# Problem description
Your answer must be an exact copy of the records below, minus any images.

# Dataset entries

━━━━

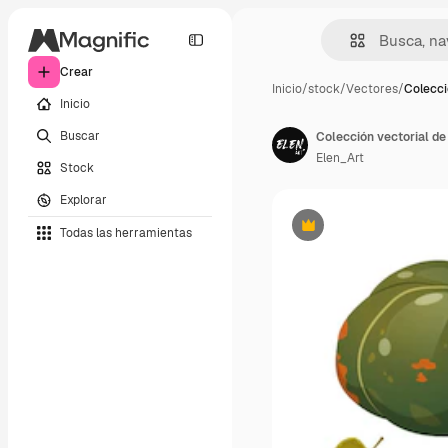
Crear
Inicio
/
stock
/
Vectores
/
Colecci
Inicio
Buscar
Colección vectorial de
Elen_Art
Stock
Explorar
Todas las herramientas
Premium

━━━━

# Answer to this exercise
Crear
Inicio
/
stock
/
Vectores
/
Colecci
Inicio
Buscar
Colección vectorial de
Elen_Art
Stock
Explorar
Todas las herramientas
Premium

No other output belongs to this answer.